## [What is needed]
Could you reproduce every entry as it stands, leaving the pictures behind?

## [Listed entries]
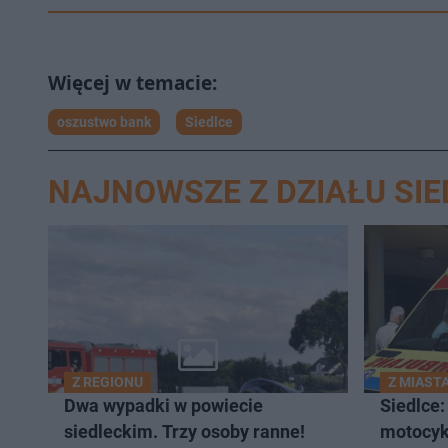
oszustwo bank
Siedlce
NAJNOWSZE Z DZIAŁU SIE
Z REGIONU
Z MIAST
Dwa wypadki w powiecie
Siedlce:
siedleckim. Trzy osoby ranne!
motocykl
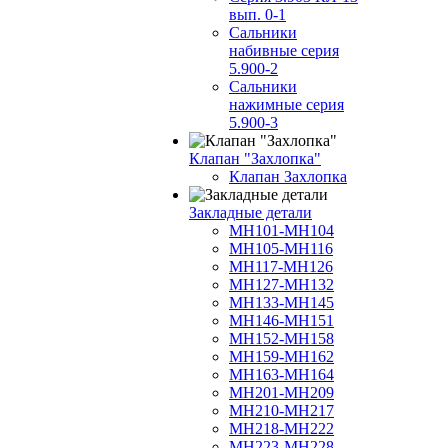
вып. 0-1
Сальники
набивные серия
5.900-2
Сальники
нажимные серия
5.900-3
Клапан "Захлопка"
Клапан Захлопка
Закладные детали
МН101-МН104
МН105-МН116
МН117-МН126
МН127-МН132
МН133-МН145
МН146-МН151
МН152-МН158
МН159-МН162
МН163-МН164
МН201-МН209
МН210-МН217
МН218-МН222
МН223-МН228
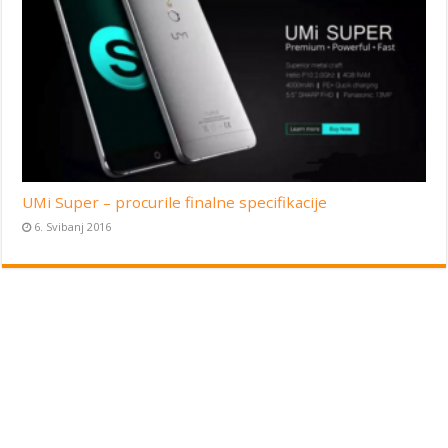
UMi Super – procurile finalne specifikacije
6. Svibanj 2016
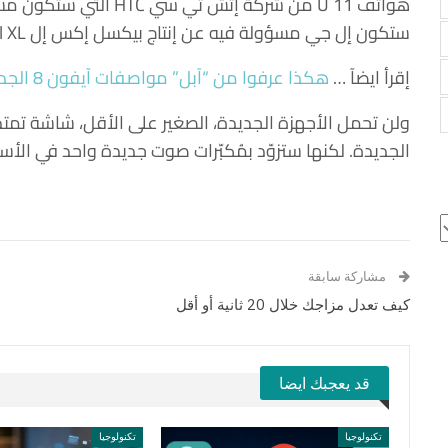
هواتف U 11 من شركة إتش 
ستكون إل جي مسؤولة فيه عن إنتاج بيكسل إكس إل Pixel XL الكبير الذي سيأتي بشاشة 6 بوصة.
إقرأ ايضآ …
هكذا عرفوا من “آبل” مواصفات آيفون 8 الجديد
ولن تحمل الأجهزة الجديدة، الصغير على الأقل، شاشة تمتد 
الجديدة. لكنها ستزوّد بمُكبّرات صوت جديدة واحد في الأس
مشاركة سابقة
كيف تعدل مزاجك خلال 20 ثانية أو أقل
قد يعجبك ايضا
تكنولوجيا
تكنولوجيا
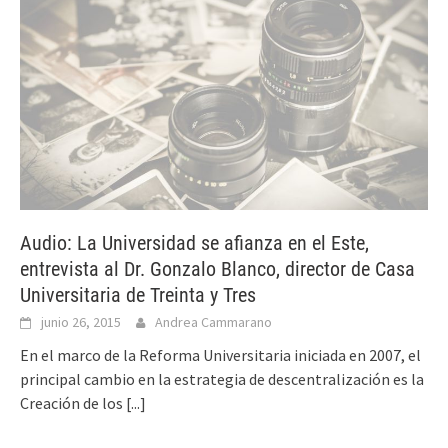
Audio: La Universidad se afianza en el Este,
entrevista al Dr. Gonzalo Blanco, director de Casa
Universitaria de Treinta y Tres
junio 26, 2015
Andrea Cammarano
En el marco de la Reforma Universitaria iniciada en 2007, el
principal cambio en la estrategia de descentralización es la
Creación de los
[...]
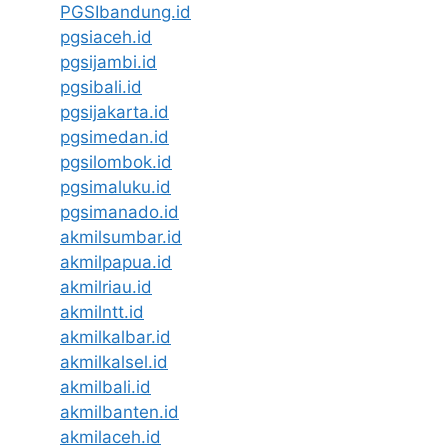
PGSIbandung.id
pgsiaceh.id
pgsijambi.id
pgsibali.id
pgsijakarta.id
pgsimedan.id
pgsilombok.id
pgsimaluku.id
pgsimanado.id
akmilsumbar.id
akmilpapua.id
akmilriau.id
akmilntt.id
akmilkalbar.id
akmilkalsel.id
akmilbali.id
akmilbanten.id
akmilaceh.id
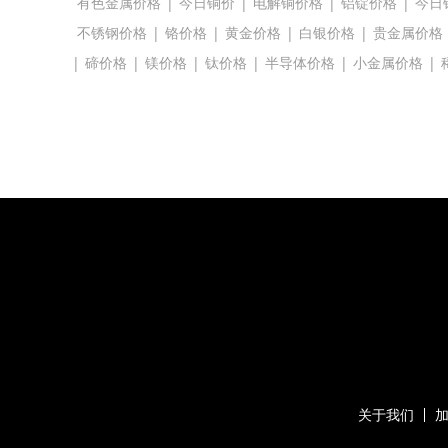
有色金属价格
|
今日铜价
|
电解铜价格
|
铝锭价格
|
今日
不锈钢价格
|
铬价格
|
黄金价格
|
白银价格
|
贵金属价格
|
碲价格
|
镁价格
|
钛价格
|
半导体价格
|
小金属价格
|
关于我们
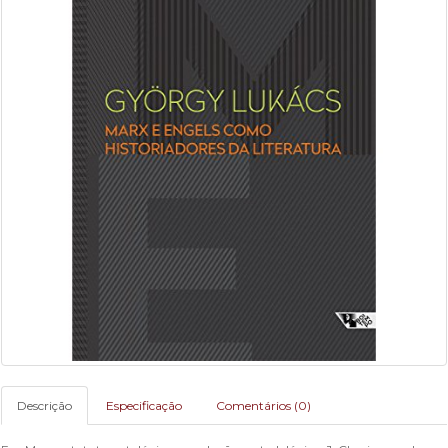
Descrição
Especificação
Comentários (0)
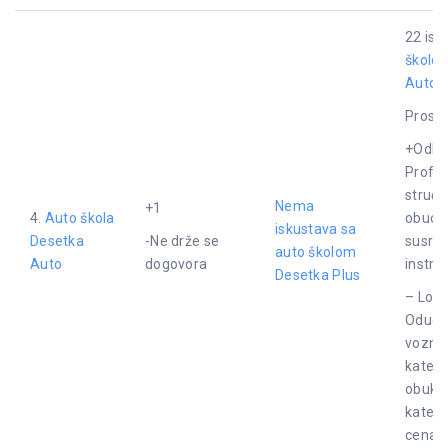
22 isk
školo
Auto
.
Proseč
+Odlič
Profes
struća
Nema
+1
4.
Auto škola
obuci.
iskustava sa
Desetka
-Ne drže se
susret
auto školom
Auto
dogovora
instruk
Desetka Plus
– Loša
Odugov
vozni 
katego
obuka
katego
cena.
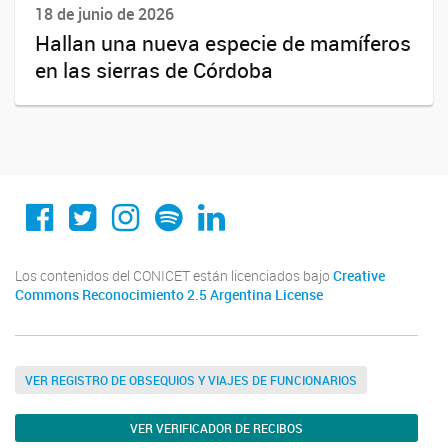
18 de junio de 2026
Hallan una nueva especie de mamíferos
en las sierras de Córdoba
Conicet Cordoba
@conicetcordoba
@conicetcordoba
Spotify
Linkedin
Los contenidos del CONICET están licenciados bajo
Creative
Commons Reconocimiento 2.5 Argentina License
VER REGISTRO DE OBSEQUIOS Y VIAJES DE FUNCIONARIOS
VER VERIFICADOR DE RECIBOS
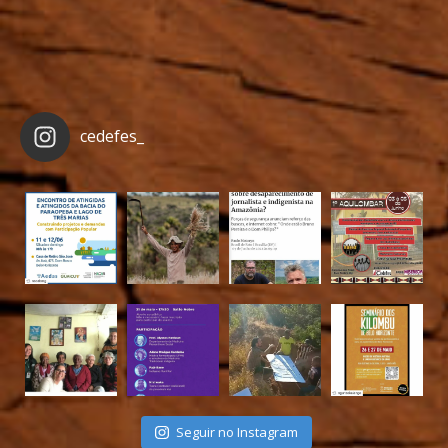
cedefes_
Seguir no Instagram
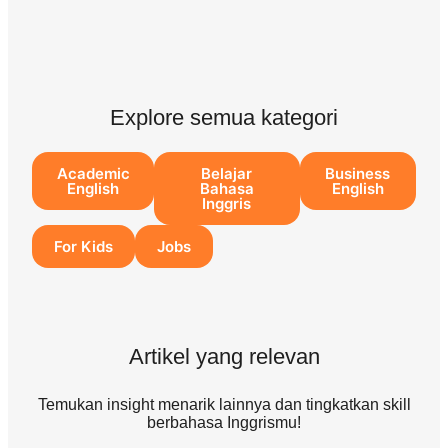
Explore semua kategori
Academic
Belajar
Business
English
Bahasa
English
Inggris
For Kids
Jobs
Artikel yang relevan
Temukan insight menarik lainnya dan tingkatkan skill
berbahasa Inggrismu!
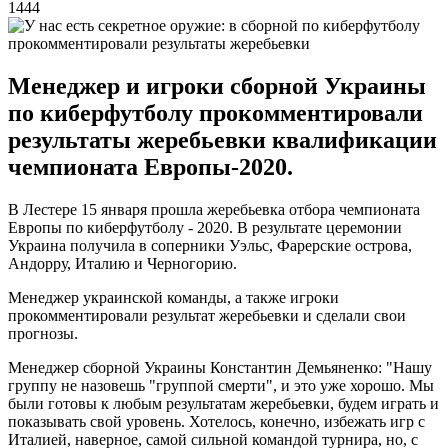
1444
Менеджер и игроки сборной Украины
по киберфутболу прокомментировали
результаты жеребьевки квалификации
чемпионата Европы-2020.
В Лестере 15 января прошла жеребьевка отбора чемпионата
Европы по киберфутболу - 2020. В результате церемонии
Украина получила в соперники Уэльс, Фарерские острова,
Андорру, Италию и Черногорию.
Менеджер украинской команды, а также игроки
прокомментировали результат жеребьевки и сделали свои
прогнозы.
Менеджер сборной Украины Константин Демьяненко: "Нашу
группу не назовешь "группой смерти", и это уже хорошо. Мы
были готовы к любым результатам жеребьевки, будем играть и
показывать свой уровень. Хотелось, конечно, избежать игр с
Италией, наверное, самой сильной командой турнира, но, с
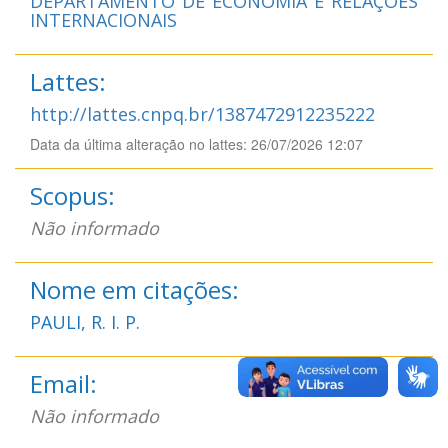
DEPARTAMENTO DE ECONOMIA E RELAÇÕES
INTERNACIONAIS
Lattes:
http://lattes.cnpq.br/1387472912235222
Data da última alteração no lattes: 26/07/2026 12:07
Scopus:
Não informado
Nome em citações:
PAULI, R. I. P.
Email:
Não informado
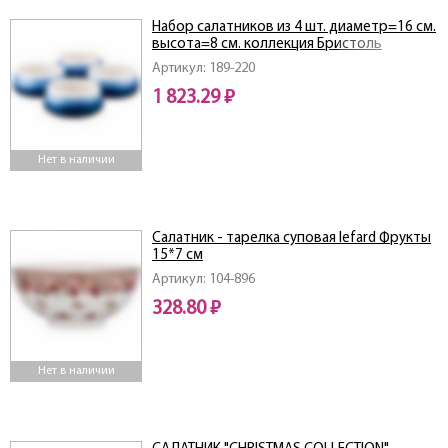
Набор салатников из 4 шт. диаметр=16 см.
высота=8 см. коллекция Бристоль
Артикул: 189-220
1 823.29 ₽
Нет в наличии
Салатник - тарелка суповая lefard Фрукты
15*7 см
Артикул: 104-896
328.80 ₽
Нет в наличии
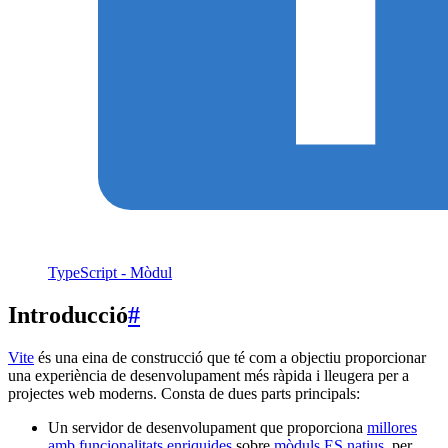
TypeScript - Mòdul
Introducció
#
Vite
és una eina de construcció que té com a objectiu proporcionar
una experiència de desenvolupament més ràpida i lleugera per a
projectes web moderns. Consta de dues parts principals:
Un servidor de desenvolupament que proporciona
millores
amb funcionalitats enriquides
sobre
mòduls ES natius
, per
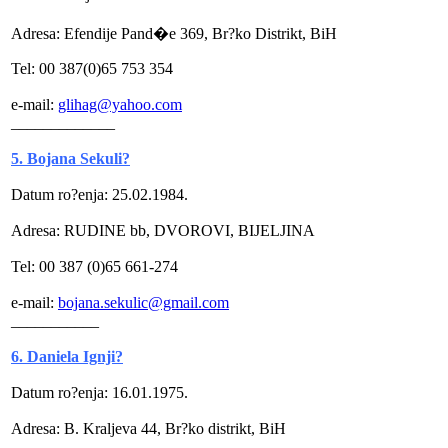
Adresa: Efendije Pand�e 369, Br?ko Distrikt, BiH
Tel: 00 387(0)65 753 354
e-mail:
glihag@yahoo.com
_____________
5. Bojana Sekuli?
Datum ro?enja: 25.02.1984.
Adresa: RUDINE bb, DVOROVI, BIJELJINA
Tel: 00 387 (0)65 661-274
e-mail:
bojana.sekulic@gmail.com
___________
6. Daniela Ignji?
Datum ro?enja: 16.01.1975.
Adresa: B. Kraljeva 44, Br?ko distrikt, BiH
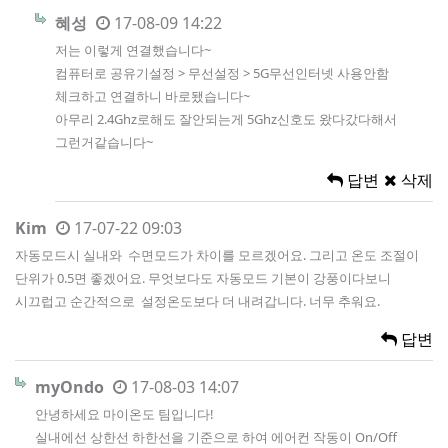
혜성
17-08-09 14:22
저는 이렇게 연결했습니다~
컴퓨터로 공유기설정 > 무선설정 > 5G무선인터넷 사용안함
체크하고 연결하니 바로됐습니다~
아무리 2.4Ghz로해도 잘안되는게 5Ghz신호도 왔다갔다해서
그런거같습니다~
답변
삭제
Kim
17-07-22 09:03
자동모드시 실내와 수면모드가 차이를 모르겠어요. 그리고 온도 조절이
단위가 0.5면 좋겠어요. 무엇보다도 자동모드 기본이 강풍이다보니
시끄럽고 순간적으로 설정온도보다 더 내려갑니다. 너무 추워요.
답변
myOndo
17-08-03 14:07
안녕하세요 마이온도 팀입니다!
실내에선 상한선 하한선을 기준으로 하여 에어컨 작동이 On/Off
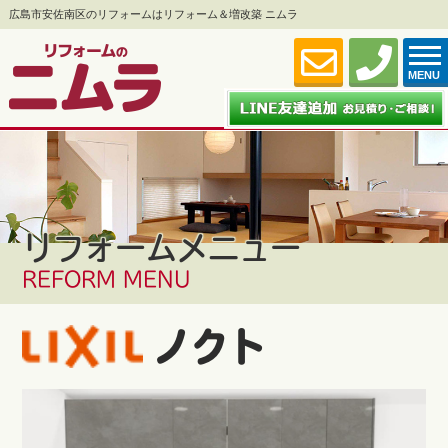
広島市安佐南区のリフォームはリフォーム＆増改築 ニムラ
MENU
リフォームメニュー
REFORM MENU
ノクト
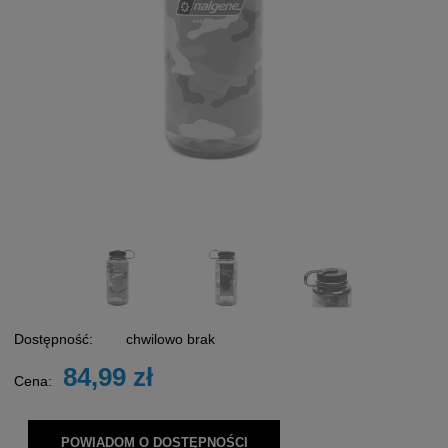
Dostępność:
chwilowo brak
84,99 zł
Cena:
POWIADOM O DOSTĘPNOŚCI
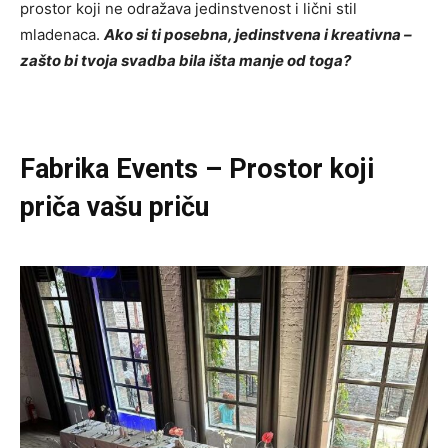
prostor koji ne odražava jedinstvenost i lični stil
mladenaca.
Ako si ti posebna, jedinstvena i kreativna –
zašto bi tvoja svadba bila išta manje od toga?
Fabrika Events – Prostor koji
priča vašu priču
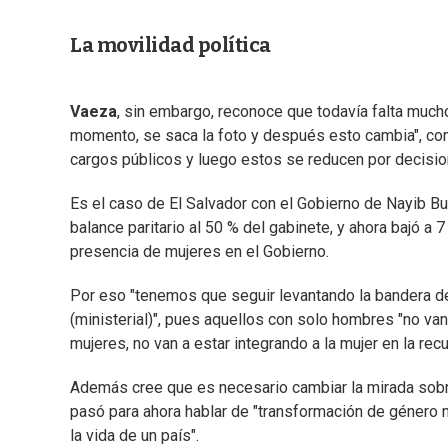
La movilidad política
Vaeza
, sin embargo, reconoce que todavía falta mucho
momento, se saca la foto y después esto cambia", co
cargos públicos y luego estos se reducen por decision
Es el caso de El Salvador con el Gobierno de Nayib Bu
balance paritario al 50 % del gabinete, y ahora bajó a 
presencia de mujeres en el Gobierno.
Por eso "tenemos que seguir levantando la bandera d
(ministerial)", pues aquellos con solo hombres "no va
mujeres, no van a estar integrando a la mujer en la re
Además cree que es necesario cambiar la mirada sobre
pasó para ahora hablar de "transformación de género n
la vida de un país".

## [Response below]
oszustwo bank
Siedlce
NAJNOWSZE Z DZIAŁU SIE
Z REGIONU
Z MIAST
Dwa wypadki w powiecie
Siedlce:
siedleckim. Trzy osoby ranne!
motocykl
вып. 0-1
Сальники
набивные серия
5.900-2
Сальники
нажимные серия
5.900-3
Клапан "Захлопка"
Клапан Захлопка
Закладные детали
МН101-МН104
МН105-МН116
МН117-МН126
МН127-МН132
МН133-МН145
МН146-МН151
МН152-МН158
МН159-МН162
МН163-МН164
МН201-МН209
МН210-МН217
МН218-МН222
МН223-МН228
UMi Super – procurile finalne specifikacije
6. Svibanj 2016
هواتف U 11 من شركة إتش 
ستكون إل جي مسؤولة فيه عن إنتاج بيكسل إكس إل Pixel XL الكبير الذي سيأتي بشاشة 6 بوصة.
إقرأ ايضآ …
هكذا عرفوا من “آبل” مواصفات آيفون 8 الجديد
ولن تحمل الأجهزة الجديدة، الصغير على الأقل، شاشة تمتد 
الجديدة. لكنها ستزوّد بمُكبّرات صوت جديدة واحد في الأس
مشاركة سابقة
كيف تعدل مزاجك خلال 20 ثانية أو أقل
قد يعجبك ايضا
تكنولوجيا
تكنولوجيا
Audio: La Universidad se afianza en el Este,
entrevista al Dr. Gonzalo Blanco, director de Casa
Universitaria de Treinta y Tres
junio 26, 2015
Andrea Cammarano
En el marco de la Reforma Universitaria iniciada en 2007, el
principal cambio en la estrategia de descentralización es la
Creación de los
[...]
PGSIbandung.id
pgsiaceh.id
pgsijambi.id
pgsibali.id
pgsijakarta.id
pgsimedan.id
pgsilombok.id
pgsimaluku.id
pgsimanado.id
akmilsumbar.id
akmilpapua.id
akmilriau.id
akmilntt.id
akmilkalbar.id
akmilkalsel.id
akmilbali.id
akmilbanten.id
akmilaceh.id
有色金属价格
|
今日铜价
|
电解铜价格
|
铝锭价格
|
今日
不锈钢价格
|
铬价格
|
黄金价格
|
白银价格
|
贵金属价格
|
碲价格
|
镁价格
|
钛价格
|
半导体价格
|
小金属价格
|
关于我们
Descrição
Especificação
Comentários (0)
22 isk
školo
Auto
.
Proseč
+Odlič
Profes
struća
Nema
+1
4.
Auto škola
obuci.
iskustava sa
Desetka
-Ne drže se
susret
auto školom
Auto
dogovora
instruk
Desetka Plus
– Loša
Odugov
vozni 
katego
obuka
katego
cena.
18 de junio de 2026
Hallan una nueva especie de mamíferos
en las sierras de Córdoba
Conicet Cordoba
@conicetcordoba
@conicetcordoba
Spotify
Linkedin
Los contenidos del CONICET están licenciados bajo
Creative
Commons Reconocimiento 2.5 Argentina License
VER REGISTRO DE OBSEQUIOS Y VIAJES DE FUNCIONARIOS
VER VERIFICADOR DE RECIBOS
cedefes_
Seguir no Instagram
Explore semua kategori
Academic
Belajar
Business
English
Bahasa
English
Inggris
For Kids
Jobs
Artikel yang relevan
Temukan insight menarik lainnya dan tingkatkan skill
berbahasa Inggrismu!
1444
Менеджер и игроки сборной Украины
по киберфутболу прокомментировали
результаты жеребьевки квалификации
чемпионата Европы-2020.
В Лестере 15 января прошла жеребьевка отбора чемпионата
Европы по киберфутболу - 2020. В результате церемонии
Украина получила в соперники Уэльс, Фарерские острова,
Андорру, Италию и Черногорию.
Менеджер украинской команды, а также игроки
прокомментировали результат жеребьевки и сделали свои
прогнозы.
Менеджер сборной Украины Константин Демьяненко: "Нашу
группу не назовешь "группой смерти", и это уже хорошо. Мы
были готовы к любым результатам жеребьевки, будем играть и
показывать свой уровень. Хотелось, конечно, избежать игр с
Италией, наверное, самой сильной командой турнира, но, с
DEPARTAMENTO DE ECONOMIA E RELAÇÕES
INTERNACIONAIS
Lattes:
http://lattes.cnpq.br/1387472912235222
Data da última alteração no lattes: 26/07/2026 12:07
Scopus:
Não informado
Nome em citações:
PAULI, R. I. P.
Email:
Não informado
Набор салатников из 4 шт. диаметр=16 см.
высота=8 см. коллекция Бристоль
Артикул: 189-220
1 823.29 ₽
Нет в наличии
Салатник - тарелка суповая lefard Фрукты
15*7 см
Артикул: 104-896
328.80 ₽
Нет в наличии
TypeScript - Mòdul
Introducció
#
Vite
és una eina de construcció que té com a objectiu proporcionar
una experiència de desenvolupament més ràpida i lleugera per a
projectes web moderns. Consta de dues parts principals:
Un servidor de desenvolupament que proporciona
millores
amb funcionalitats enriquides
sobre
mòduls ES natius
, per
Adresa: Efendije Pand�e 369, Br?ko Distrikt, BiH
Tel: 00 387(0)65 753 354
e-mail:
glihag@yahoo.com
_____________
5. Bojana Sekuli?
Datum ro?enja: 25.02.1984.
Adresa: RUDINE bb, DVOROVI, BIJELJINA
Tel: 00 387 (0)65 661-274
e-mail:
bojana.sekulic@gmail.com
___________
6. Daniela Ignji?
Datum ro?enja: 16.01.1975.
Adresa: B. Kraljeva 44, Br?ko distrikt, BiH
혜성
17-08-09 14:22
저는 이렇게 연결했습니다~
컴퓨터로 공유기설정 > 무선설정 > 5G무선인터넷 사용안함
체크하고 연결하니 바로됐습니다~
아무리 2.4Ghz로해도 잘안되는게 5Ghz신호도 왔다갔다해서
그런거같습니다~
답변
삭제
Kim
17-07-22 09:03
자동모드시 실내와 수면모드가 차이를 모르겠어요. 그리고 온도 조절이
단위가 0.5면 좋겠어요. 무엇보다도 자동모드 기본이 강풍이다보니
시끄럽고 순간적으로 설정온도보다 더 내려갑니다. 너무 추워요.
답변
myOndo
17-08-03 14:07
안녕하세요 마이온도 팀입니다!
실내에선 상한선 하한선을 기준으로 하여 에어컨 작동이 On/Off
広島市安佐南区のリフォームはリフォーム＆増改築 ニムラ
MENU
リフォームメニュー
REFORM MENU
ノクト
Dostępność:
chwilowo brak
84,99 zł
Cena:
POWIADOM O DOSTĘPNOŚCI
prostor koji ne odražava jedinstvenost i lični stil
mladenaca.
Ako si ti posebna, jedinstvena i kreativna –
zašto bi tvoja svadba bila išta manje od toga?
Fabrika Events – Prostor koji
priča vašu priču
La movilidad política
Vaeza
, sin embargo, reconoce que todavía falta mucho
momento, se saca la foto y después esto cambia", co
cargos públicos y luego estos se reducen por decision
Es el caso de El Salvador con el Gobierno de Nayib Bu
balance paritario al 50 % del gabinete, y ahora bajó a 
presencia de mujeres en el Gobierno.
Por eso "tenemos que seguir levantando la bandera d
(ministerial)", pues aquellos con solo hombres "no va
mujeres, no van a estar integrando a la mujer en la re
Además cree que es necesario cambiar la mirada sobre
pasó para ahora hablar de "transformación de género n
la vida de un país".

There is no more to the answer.